The company’s worldwide customer base includes ACD.net, Adelphia Business Systems, BayRing Communications, British Telecom, Broadwing, Cablevision, Focal Communications, Global NAPs, Lightyear Communications, Missouri Telecom, TelNet Worldwide, Volaris Online and Warwick Valley Telephone Company.

Panditi points to Convergent’s willingness to shift focus to find opportunities as the market continues to correct itself. “When we started, we built business around certain technology and markets — first it was DSL and ATM technologies when the market opportunities were more in the CLEC space. Now we are changing.
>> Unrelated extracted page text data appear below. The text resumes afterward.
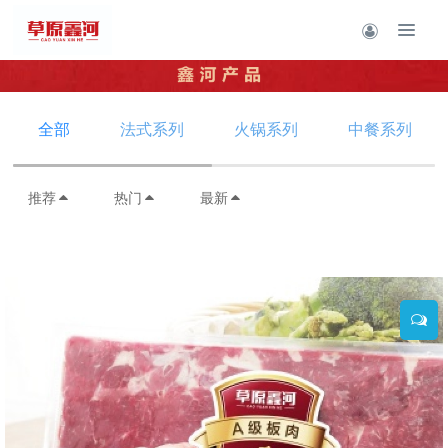
全部
法式系列
火锅系列
中餐系列
推荐
热门
最新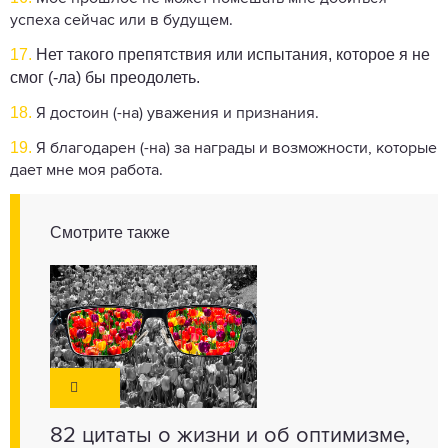
успеха сейчас или в будущем.
17.
Нет такого препятствия или испытания, которое я не
смог (-ла) бы преодолеть.
18.
Я достоин (-на) уважения и признания.
19.
Я благодарен (-на) за награды и возможности, которые
дает мне моя работа.
Смотрите также
82 цитаты о жизни и об оптимизме,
Our tech is broader — we’re going after multiple-markets, including the cable space and ILECS. We’re also targeting the regional bell operating companies, but regulatory constraints will likely bring delays in that area. But over time there should be opportunities for us there as well.”

Meanwhile, Avici, like almost every player in the telecom space, has seen its initial fortunes reversed. Stock that soared around $94 has slipped into the single digits. However, its most recent sales reports show a 500 percent gain in North American sales, up from one to five percent of the total market, and three percent worldwide. Avici trails Cisco and Juniper, by far the two most dominant players in the core router market. With that company at such a critical juncture, wouldn’t Panditi want to continue leading Avici’s management?

“I’m a passionate, strong believer in what Avici is doing. But I also know that I tend to operate best in a smaller, private company, because I prefer to be in the early stages of building a company,” explains Panditi, who has retained his chairman’s seat on Avici’s board.

So, is there a place on the NASDAQ for Convergent? Panditi jokes that people in telecom are filing today just as much as they were filing yesterday, but the difference is that yesterday they were filing for IPOs and today they’re filing for bankruptcy. Still, he remains upbeat about Convergent’s long-term prospects.

“Just as there was a tendency to overreact to the upside when people believed there was no cap on the growth, we will come out of the slump, says Panditi. “If you’re familiar with fluctuations, and can look at the trend and not just the swings, it’s clear that strong market growth will come around again. We have the right technology, the right market, and we have cash. Those are the elements we need to put us in a strong position.”